A loop quantum gravity toy inspired by an Aharonov-Bohm ring Comparing my question to  Give a description of Loop Quantum Gravity your grandmother could understand what I'm looking for here is a toy for a toddler ($\approx$ a pre-QFT graduate student).
I seek  to generalize to gravity the following minimalistic model of magnetism (which is a textbook example for the phenomena of Aharonov-Bohm oscillations and persistent currents).
Take a three-state Hilbert space with a Hamiltonian matrix $h_{nm}$ with $n,m=1,2,3$. Interpreting these states as localization sites for, say, an electron in a mesoscopic ring, one may ask how to include a magnetic field piercing the ring. The answer is given by the gauge-invariant phase $\varphi =\arg (h_{12} h_{23}  h_{13}^{\ast})$ which is the Aharonov-Bohm  phase for a closed trajectory (1-2-3) along the ring; $\varphi$ is equal to the magnetic flux through the ring expressed in units of  $\phi_0=h/e$. If $\varphi \not = 0 (\rm{mod} 2 \pi) $, then the lowest energy state carries persistent current, and the model serves as a good starting point to discuss this piece of mesoscopic physics.
I thinks  it would be great to have such a toy example for gravity (classical and quantum). 
The can probably found in be found in a pedagogical book, so please give a reference if you know one.
More specifically, my question would be:

What is the minimal number of points to define a meaningful
  finite-difference analogue of Hilbert-Einstein action and how to do
  that?

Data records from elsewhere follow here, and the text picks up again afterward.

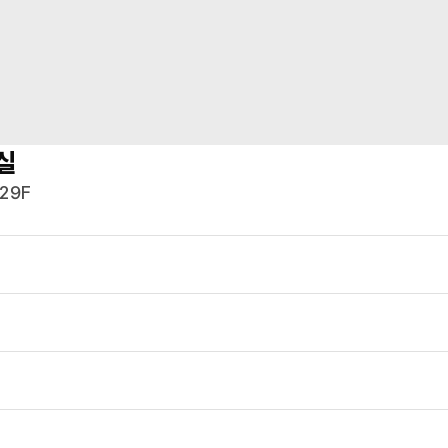
실
29F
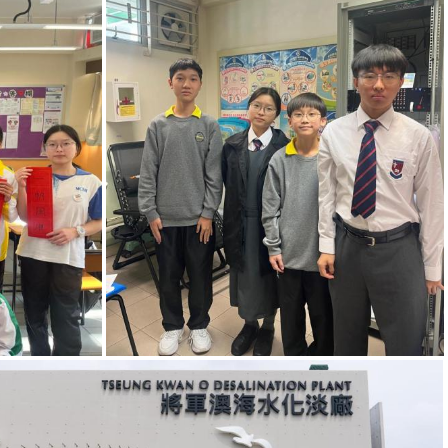
普通話午間廣播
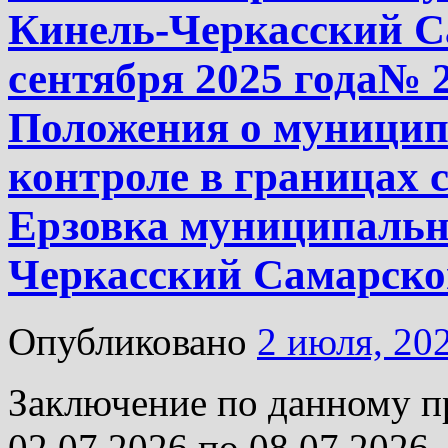
Кинель-Черкасский Са
сентября 2025 года№ 
Положения о муницип
контроле в границах 
Ерзовка муниципальн
Черкасский Самарско
Опубликовано
2 июля, 20
Заключение по данному п
02.07.2026 по 08.07.2026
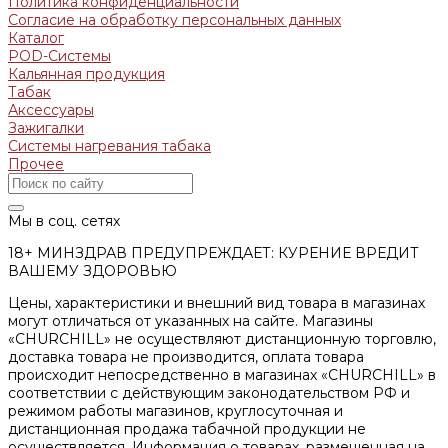
Политика конфиденциальности
Согласие на обработку персональных данных
Каталог
POD-Системы
Кальянная продукция
Табак
Аксессуары
Зажигалки
Системы нагревания табака
Прочее
Мы в соц. сетях
18+ МИНЗДРАВ ПРЕДУПРЕЖДАЕТ: КУРЕНИЕ ВРЕДИТ
ВАШЕМУ ЗДОРОВЬЮ
Цены, характеристики и внешний вид товара в магазинах
могут отличаться от указанных на сайте. Магазины
«CHURCHILL» не осуществляют дистанционную торговлю,
доставка товара не производится, оплата товара
происходит непосредственно в магазинах «CHURCHILL» в
соответствии с действующим законодательством РФ и
режимом работы магазинов, круглосуточная и
дистанционная продажа табачной продукции не
осуществляется. Информация о товарах, размещенная на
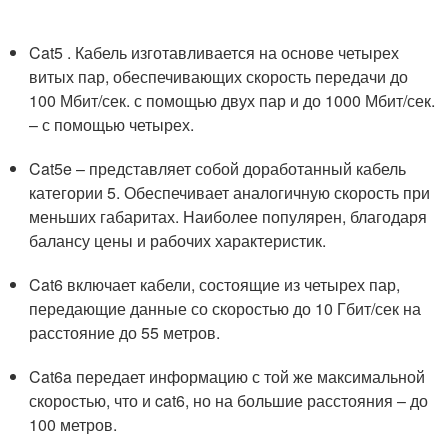
Cat5 . Кабель изготавливается на основе четырех
витых пар, обеспечивающих скорость передачи до
100 Мбит/сек. с помощью двух пар и до 1000 Мбит/сек.
– с помощью четырех.
Cat5e – представляет собой доработанный кабель
категории 5. Обеспечивает аналогичную скорость при
меньших габаритах. Наиболее популярен, благодаря
балансу цены и рабочих характеристик.
Cat6 включает кабели, состоящие из четырех пар,
передающие данные со скоростью до 10 Гбит/сек на
расстояние до 55 метров.
Cat6a передает информацию с той же максимальной
скоростью, что и cat6, но на большие расстояния – до
100 метров.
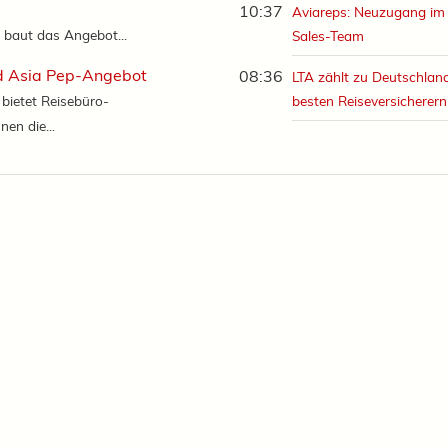
10:37
Aviareps: Neuzugang im 
 baut das Angebot...
Sales-Team
 Asia Pep-Angebot
08:36
LTA zählt zu Deutschlan
bietet Reisebüro-
besten Reiseversicherern
nen die...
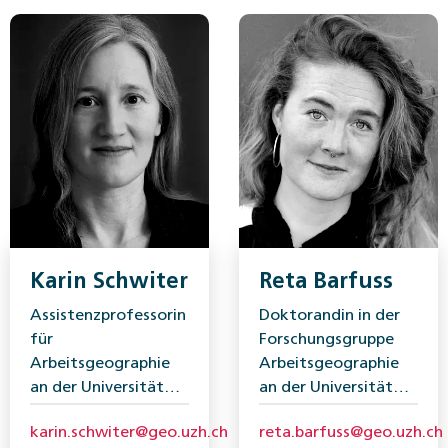
Karin Schwiter
Reta Barfuss
Assistenzprofessorin
Doktorandin in der
für
Forschungsgruppe
Arbeitsgeographie
Arbeitsgeographie
an der Universität
an der Universität
Zürich
Zürich
karin.schwiter@geo.uzh.ch
reta.barfuss@geo.uzh.ch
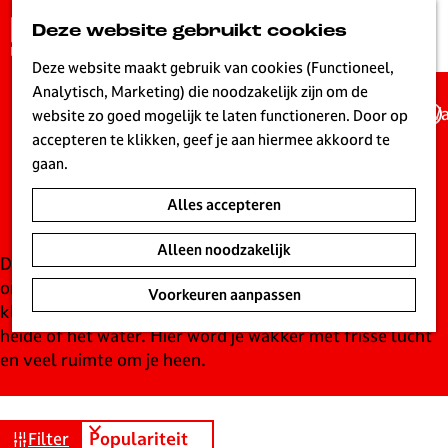
G
Deze website gebruikt cookies
K
Z
a
MENU
a
o
n
Deze website maakt gebruik van cookies (Functioneel,
a
e
a
Analytisch, Marketing) die noodzakelijk zijn om de
r
k
Wa
a
website zo goed mogelijk te laten functioneren. Door op
t
e
Campings in
r
accepteren te klikken, geef je aan hiermee akkoord te
n
d
gaan.
Hilversum
e
Alles accepteren
h
o
Alleen noodzakelijk
m
De campings in en rond Hilversum zijn de ideale manier
e
om de natuur van het Gooi echt te beleven. Van
Voorkeuren aanpassen
p
kleinschalige natuurcampings tot plekken vlak bij de
a
heide of het water. Hier word je wakker met frisse lucht
g
en veel ruimte om je heen.
e
L
i
S
W
Filter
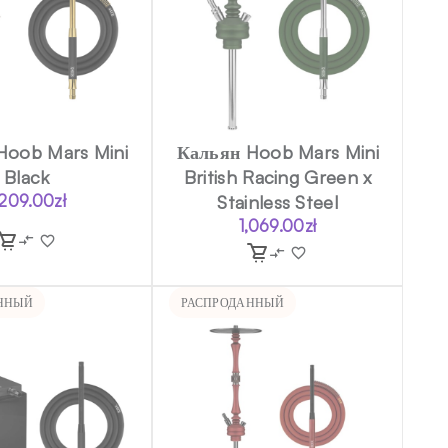
Hoob Mars Mini
Кальян Hoob Mars Mini
Black
British Racing Green x
,209.00
zł
Stainless Steel
1,069.00
zł
ННЫЙ
РАСПРОДАННЫЙ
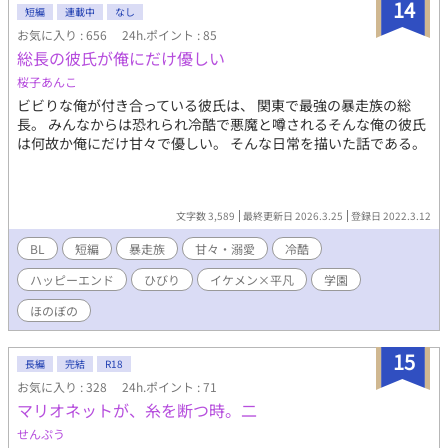
14
じ）×高宮斗真（たかみやとうま） 【完結】R１８｜スピンオ
短編
連載中
なし
フ：目線の先には。僕の好きな人は誰を見ている？
お気に入り : 656
24h.ポイント : 85
総長の彼氏が俺にだけ優しい
桜子あんこ
ビビりな俺が付き合っている彼氏は、 関東で最強の暴走族の総
長。 みんなからは恐れられ冷酷で悪魔と噂されるそんな俺の彼氏
は何故か俺にだけ甘々で優しい。 そんな日常を描いた話である。
文字数 3,589
最終更新日 2026.3.25
登録日 2022.3.12
BL
短編
暴走族
甘々・溺愛
冷酷
ハッピーエンド
ひびり
イケメン×平凡
学園
ほのぼの
15
長編
完結
R18
お気に入り : 328
24h.ポイント : 71
マリオネットが、糸を断つ時。二
せんぷう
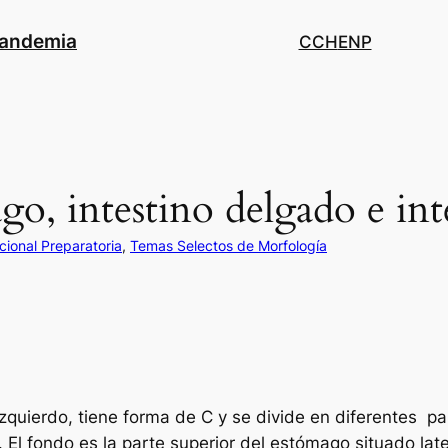
pandemia
CCH
ENP
go, intestino delgado e int
cional Preparatoria
, 
Temas Selectos de Morfología
izquierdo, tiene forma de C y se divide en diferentes par
 El fondo es la parte superior del estómago situado late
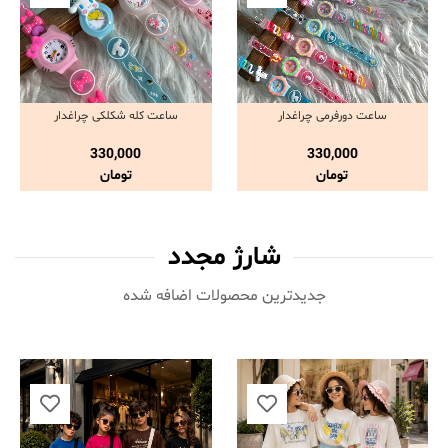
ساعت دورفرمی چراغدار
ساعت کله شکلکی چراغدار
مشاهده و خرید
مشاهده و خرید
330,000
330,000
تومان
تومان
شارژ مجدد
جدیدترین محصولات اضافه شده‌
ناموجود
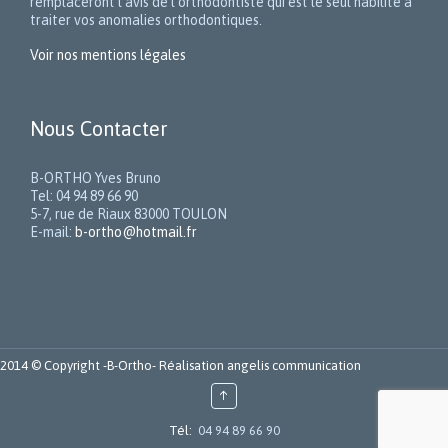
remplaceront l’avis de l’orthodontiste qui est le seul habilité à
traiter vos anomalies orthodontiques.
Voir nos mentions légales
Nous Contacter
B-ORTHO Yves Bruno
Tel: 04 94 89 66 90
5-7, rue de Riaux 83000 TOULON
E-mail:
b-ortho@hotmail.fr
2014 © Copyright -
B-Ortho
- Réalisation
angelis communication
↑
Tél:
04 94 89 66 90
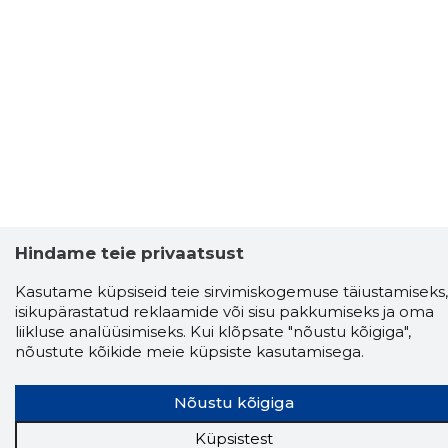
Hindame teie privaatsust
Kasutame küpsiseid teie sirvimiskogemuse täiustamiseks,
isikupärastatud reklaamide või sisu pakkumiseks ja oma
liikluse analüüsimiseks. Kui klõpsate "nõustu kõigiga",
nõustute kõikide meie küpsiste kasutamisega.
Nõustu kõigiga
Küpsistest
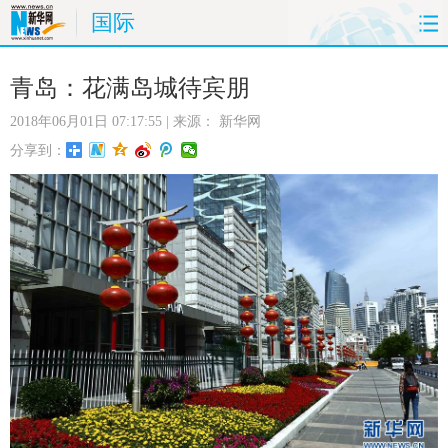
国际
首页
时政
国际
财经
青岛：花满岛城待宾朋
2018年06月01日 07:17:55
| 来源：
新华网
娱乐
体育
人事
教育
分享到：
时尚
思客
地方
法治
港澳
台湾
华人
汽车
科技
能源
房产
公司
图片
视频
彩票
食品
旅游
健康
信息化
数据
金融
公益
军事
无人机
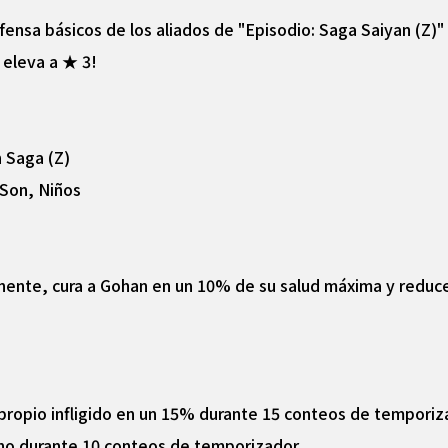
ensa básicos de los aliados de "Episodio: Saga Saiyan (Z)" 
eleva a ★ 3!
n Saga (Z)
 Son, Niños
nente, cura a Gohan en un 10% de su salud máxima y reduc
propio infligido en un 15% durante 15 conteos de temporiz
uno durante 10 conteos de temporizador.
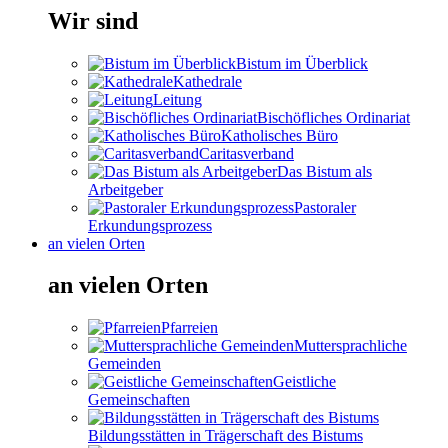
Wir sind
Bistum im Überblick
Kathedrale
Leitung
Bischöfliches Ordinariat
Katholisches Büro
Caritasverband
Das Bistum als
Arbeitgeber
Pastoraler
Erkundungsprozess
an vielen Orten
an vielen Orten
Pfarreien
Muttersprachliche
Gemeinden
Geistliche
Gemeinschaften
Bildungsstätten in Trägerschaft des Bistums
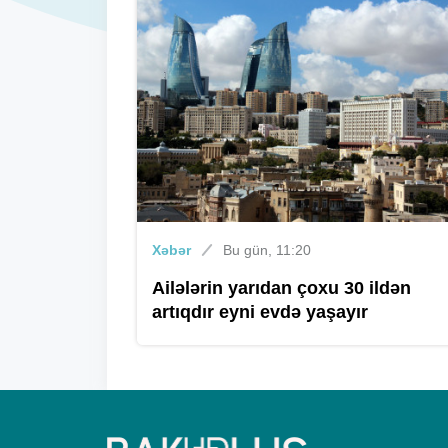
Xəbər
Bu gün, 11:20
Ailələrin yarıdan çoxu 30 ildən
artıqdır eyni evdə yaşayır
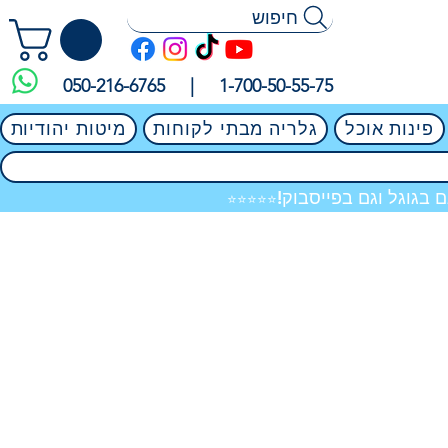
חיפוש
050-216-6765 |
1-700-50-55-75
פינות אוכל
גלריה מבתי לקוחות
מיטות יהודיות
 בגוגל וגם בפייסבוק!
⭐⭐⭐⭐⭐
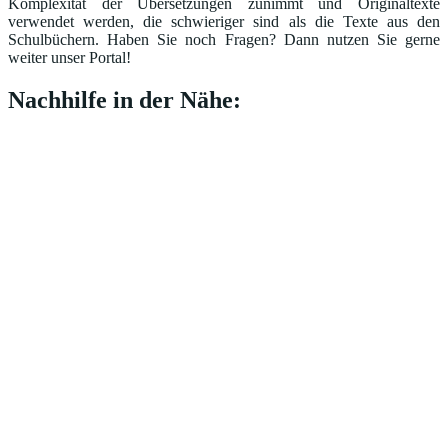
Komplexität der Übersetzungen zunimmt und Originaltexte
verwendet werden, die schwieriger sind als die Texte aus den
Schulbüchern. Haben Sie noch Fragen? Dann nutzen Sie gerne
weiter unser Portal!
Nachhilfe in der Nähe:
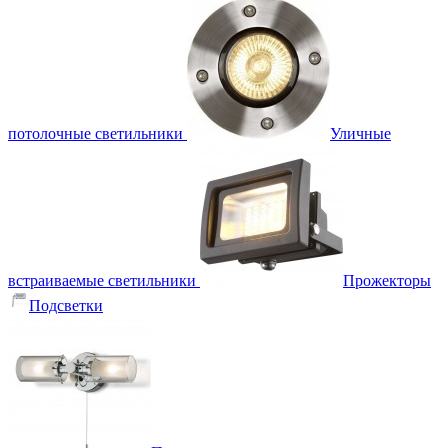
потолочные светильники
Уличные
встраиваемые светильники
Прожекторы
Подсветки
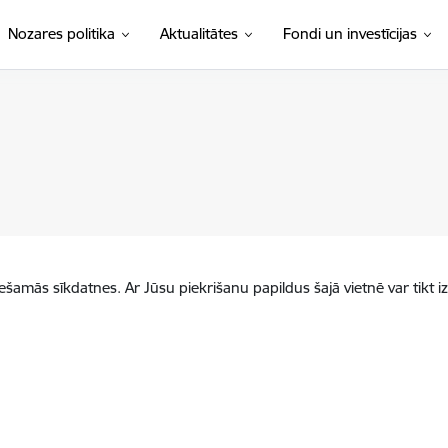
Nozares politika
Aktualitātes
Fondi un investīcijas
iešamās sīkdatnes. Ar Jūsu piekrišanu papildus šajā vietnē var tikt i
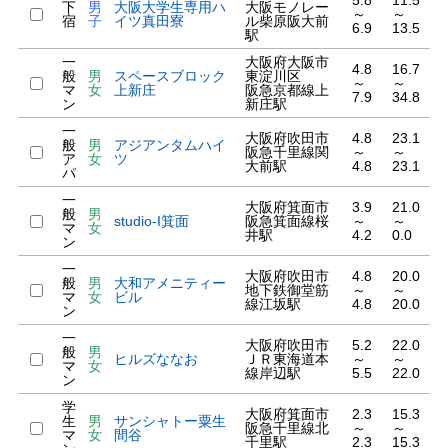
5.8
11.5
下
男
大阪大学生専用ハ
大阪モノレー
～
～
宿
子
イツ真田寮
ル柴原阪大前
6.9
13.5
駅
一
大阪府大阪市
4.8
16.7
般
男
スペースブロック
東淀川区
～
～
マ
女
上新庄
阪急京都線上
7.9
34.8
ン
新庄駅
一
大阪府吹田市
4.8
23.1
般
男
アジアンタムハイ
阪急千里線関
～
～
ア
女
ツ
大前駅
4.8
23.1
パ
一
大阪府箕面市
3.9
21.0
般
男
studio-I箕面
阪急箕面線桜
～
～
マ
女
井駅
4.2
0.0
ン
一
大阪府吹田市
4.8
20.0
般
男
大和アメニティー
地下鉄御堂筋
～
～
マ
女
ビル
線江坂駅
4.8
20.0
ン
一
大阪府吹田市
5.2
22.0
般
男
ヒルズななお
ＪＲ東海道本
～
～
マ
女
線岸辺駅
5.5
22.0
ン
学
大阪府箕面市
2.3
15.3
生
男
サンシャトー粟生
阪急千里線北
～
～
マ
女
間谷
千里駅
2.3
15.3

Can basic ideas of LQG quantization be demonstrated on such a
  finite state model?

I am looking for a simple, possibly less than $3+1$-dimensional example to demonstrate the possibility to eliminate gravity by local but not global Lorentz transformations the same way the above toy model demonstrates the relation between local and global $U(1)$ symmetry. 
 A: A good example for gravity along these lines is the relativistic cosmic string, or the equivalent point particle in 2+1 dimensions. The exact solution of GR in the presence of a cosmic string is a deficit angle--- meaning that spacetime is flat except for a wedge cut out of it and the two sides identified. This can be found by solving the 2+1 Einstein equations, but it is easier by just noting that in three dimensions, the Riemann tensor is determined by the Ricci tensor (it has the same number of independent components, six), so wherever the Ricci tensor is zero, spacetime is flat.
Now you can ask what is the phase for a particle to go around the cosmic string. If the particle goes two ways around the string, with momentum perpendicular to the string axis, and interferes with itself, you get an extra relative phase equal to the momentum times the impact parameter (distance to the string) times the cutout angle, which is the mass density of the string. This gives an Aharonov-Bohm like phase, equal to the 2+1 mass contained inside the interference region. If you superpose strings, you add up the deficit angle, and the deficit angle is determined by the phase independent of the location of the particle inside the loop (much like the magnetic flux).
I think this is the best analog of Aharanov Bohm in gravity. The best reference is t'Hooft's article on 2+1 gravity, which is one of these papers (I read it in a reprint collection called "Under the Spell of the Gauge Principle", and I don't remember the title, but the third article listed below is available online, and the relations inside are the ones I am referring to)


*

*Causality in (2+1)-dimensional gravity. Class. Quantum Grav. 9 (1992) 1335-1348

*Classical N-particle cosmology in 2+1 dimensions. Class. Quantum Grav. 10 (1993) S79-S91

*The evolution of gravitating point particles in 2+1 dimensions. Class. Quantum Grav. 10 (1993) 1023-1038. http://www.staff.science.uu.nl/~hooft101/gthpub/evolution_2plus1_dim.pdf
This is the basis of later work on the quantum version by t'Hooft, Witten and many others. It is a very active topic in matheamtical physics now, because of the intersection with topological field theory, quantum groups, and knots.